DPMM travaille aussi à commercialiser Mosaik, une entreprise de consultation en gestion de risques, fondé en 2005 par Morris Mackenzie. Mosaik est en affaire avec des assureurs, des cabinets de courtage ou certains de ces clients entrepreneurs pour réviser ou aider à démarrer certains programmes de gestion de risques. DPMM commercialise ainsi son savoir-faire en actuariat, en ingénierie et en sinistres et songe à ajouter un volet en technologie de l'information. Par exemple, Mosaik aide l'un de ses clients à surveiller les sinistres de son programme d'assurance groupe. « N'importe qui dans l'entreprise peut travailler sur un dossier. On pense que c'est une méthode qui pourrait générer d'intéressants revenus », souligne M. Bigaouette.

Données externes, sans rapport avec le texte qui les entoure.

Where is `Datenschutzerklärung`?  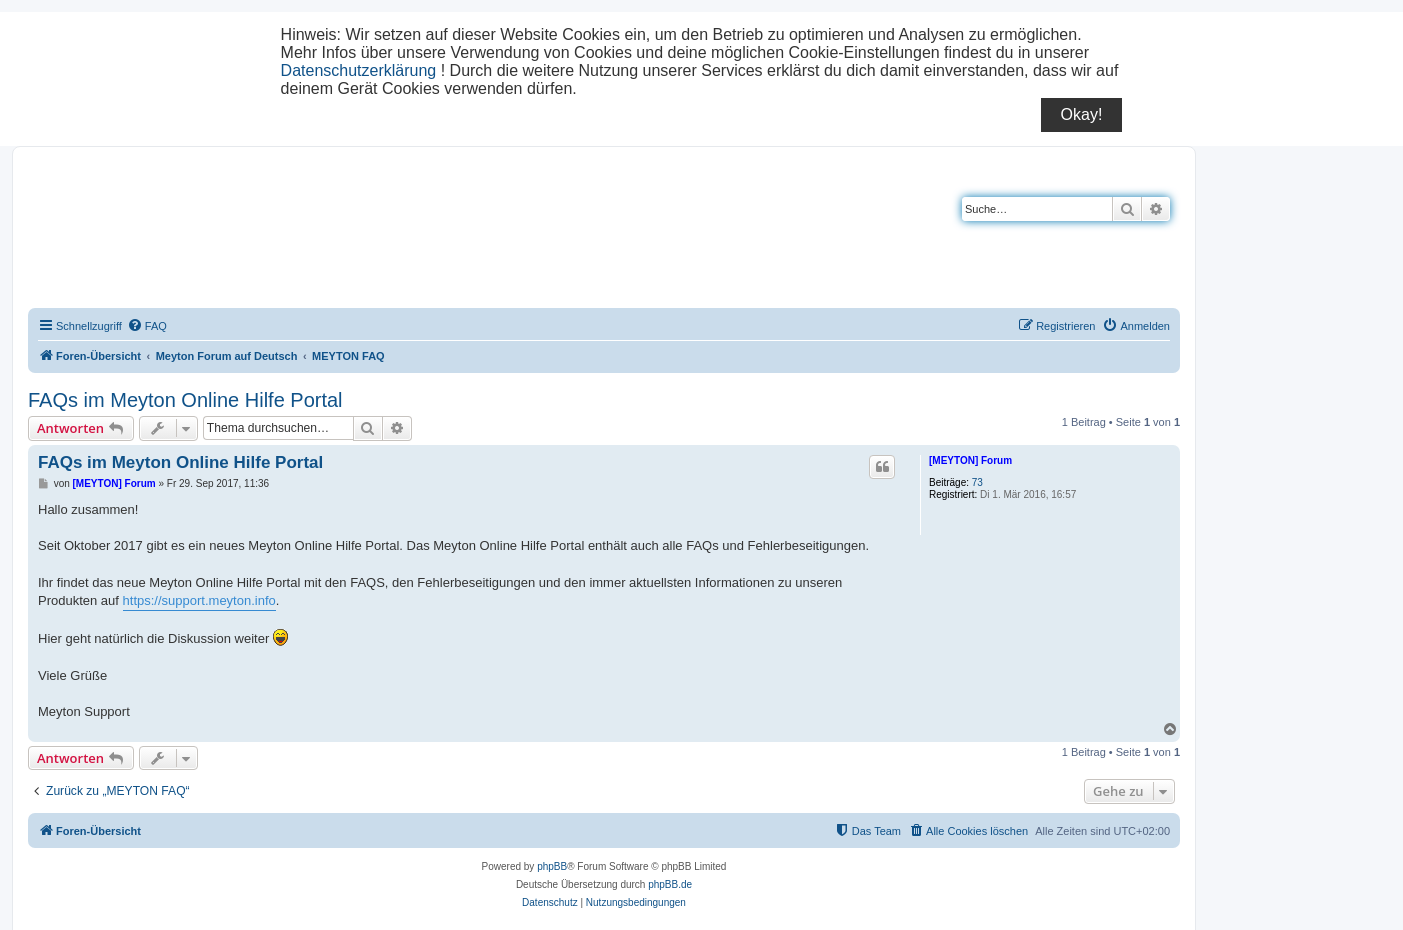 Datenschutzerklärung is located at coordinates (359, 70).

DPMM a aussi lancé une autre initiative par l'entremise d'Initio. Le bureau de courtage a signé une entente avec une douzaine de concessionnaires de l'automobile, mais ce partenariat a connu plus ou moins de succès.

« Si le concessionnaire vend une auto neuve, il nous réfère des clients. Il peut d'ailleurs le faire on the spot, avec des caméras Web installées sur un terminal chez le concessionnaire. Il n'y a pas de directeur commercial qui intervient. Il laisse son bureau au client, qui interagit directement avec l'un de nos courtiers. Jusqu'à maintenant, la réussite dépend du concessionnaire. Le téléphone fonctionne mieux. La photo ou la prise Internet est bonne pour le client techno. Souvent, ce qu'on voit, c'est que le client fait tout le processus sur le Web, mais nous appelle pour finaliser le tout. On n'en a pas installé d'autres. On s'en sert pour inciter les gens à nous appeler », explique M. Bigaouette.

Prudence

Le président de DPMM affirme que le contexte économique actuel incite son entreprise à être prudente en 2009. « Nous avons donné le mot d'ordre à nos employés d'être vigilants aux comptes à recevoir. Le nombre de faillites entre aussi en ligne de compte. Le Québec n'a pas été frappé aussi fort que les États-Unis ou l'Ontario. Est-ce que ça veut dire que la vague ne s'est pas encore rendue ici ? Probablement. Ça incite les gens à la vigilance. On voit qu'ils sont plus exposés à certains endroits. En assurance des particuliers, le téléphone sonne moins. On doit surveiller ça de près », indique M. Bigaouette. « Aussi, on suit de près des dossiers comme ceux d'AIG et de Kingsway pour assurer une couverture au client », ajoute M. Kennedy.

M. Bigaouette croit que la récession pourrait amener une hausse du taux de criminalité, qui pourrait avoir une incidence sur l'industrie de l'assurance.

« Ça aura un impact sur le ratio de pertes. Nos résultats techniques risquent de se détériorer. Il n'y a qu'une augmentation des taux qui peut contrer ça. Les assureurs ont commencé et les clients doivent comprendre. Ils ont été gâtés au cours des cinq dernières années. C'est ce qui va permettre de supporter qu'il y ait de l'assurance dans le marché. Si les assureurs ne sont pas rentables, leurs actionnaires vont tirer la plogue. La crise nous amène à faire une introspection. On diminue nos activités qui ne sont pas essentielles pour se dégager une petite marge de manœuvre qui ne compromet pas nos affaires », conclut-il.